▸ **ACTIVITY**
Search the material below for the word "Commit" and copy every line in which it occurs.

▸ **PROVIDED RECORDS**
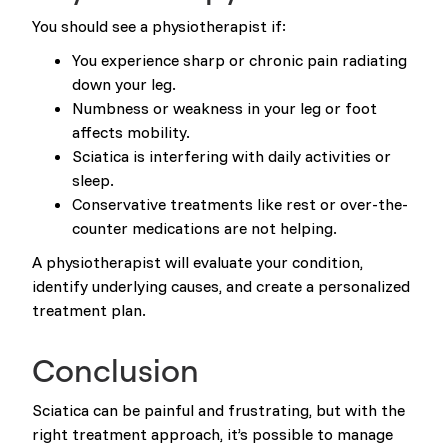
You should see a physiotherapist if:
You experience sharp or chronic pain radiating
down your leg.
Numbness or weakness in your leg or foot
affects mobility.
Sciatica is interfering with daily activities or
sleep.
Conservative treatments like rest or over-the-
counter medications are not helping.
A physiotherapist will evaluate your condition,
identify underlying causes, and create a personalized
treatment plan.
Conclusion
Sciatica can be painful and frustrating, but with the
right treatment approach, it’s possible to manage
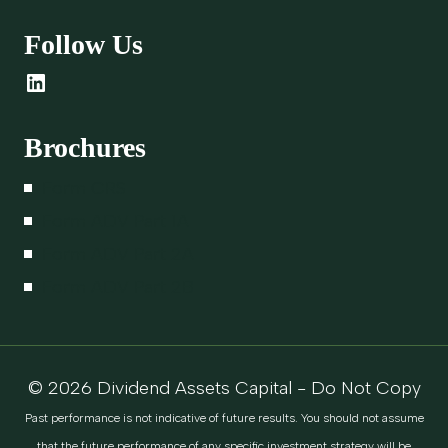
Follow Us
LinkedIn
Brochures
Form CRS
Form ADV Part 1A
Form ADV Part 2A
Form ADV Part 2B
© 2026 Dividend Assets Capital - Do Not Copy
Past performance is not indicative of future results. You should not assume
that the future performance of any specific investment strategy will be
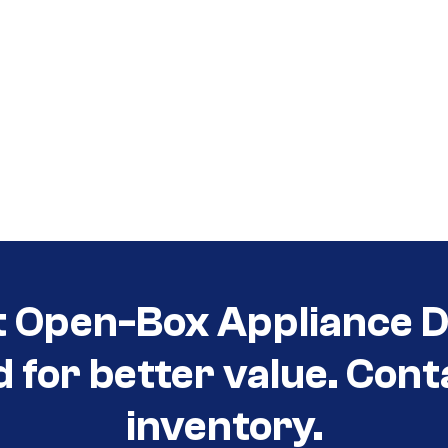
t Open-Box Appliance De
d for better value. Cont
inventory.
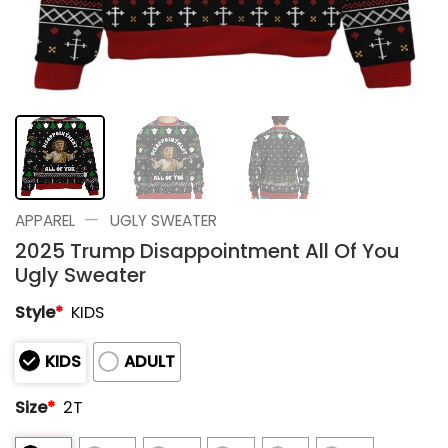
—
APPAREL
UGLY SWEATER
2025 Trump Disappointment All Of You
Ugly Sweater
Style
*
KIDS
KIDS
ADULT
Size
*
2T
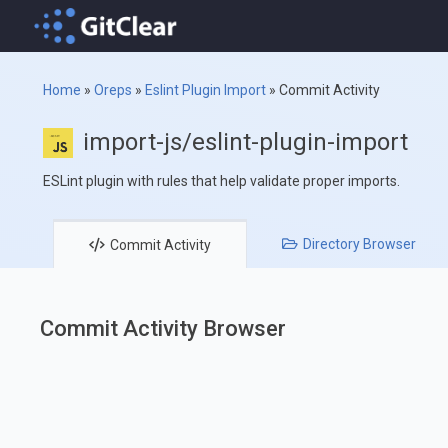
Home
»
Oreps
»
Eslint Plugin Import
»
Commit Activity
import-js/eslint-plugin-import
ESLint plugin with rules that help validate proper imports.
Directory
Browser
Commit
Activity
Commit Activity Browser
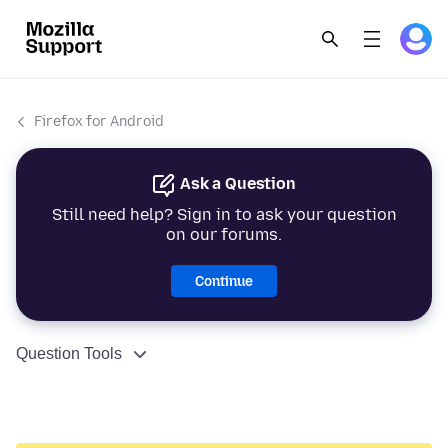
Firefox for Android
Ask a Question
Still need help? Sign in to ask your question
on our forums.
Continue
Question Tools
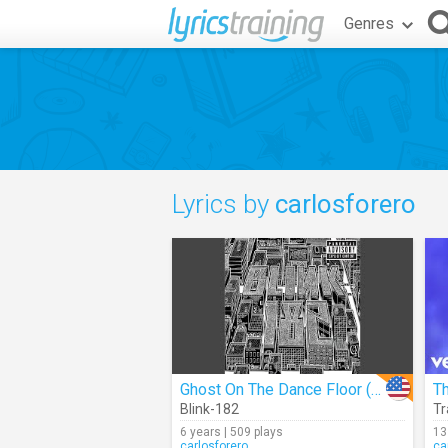
Genres
Lyrics by
carlosforero
Ghost On The Dance Floor (Audio)
Th
Blink-182
Tr
6 years | 509 plays
13
carlosforero
ca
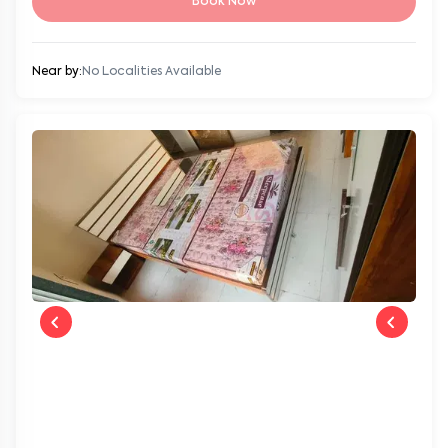
Book Now
Near by:
No Localities Available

▸ **RESPONSE BELOW**
Commit Activity
Commit
Commit Activity Browser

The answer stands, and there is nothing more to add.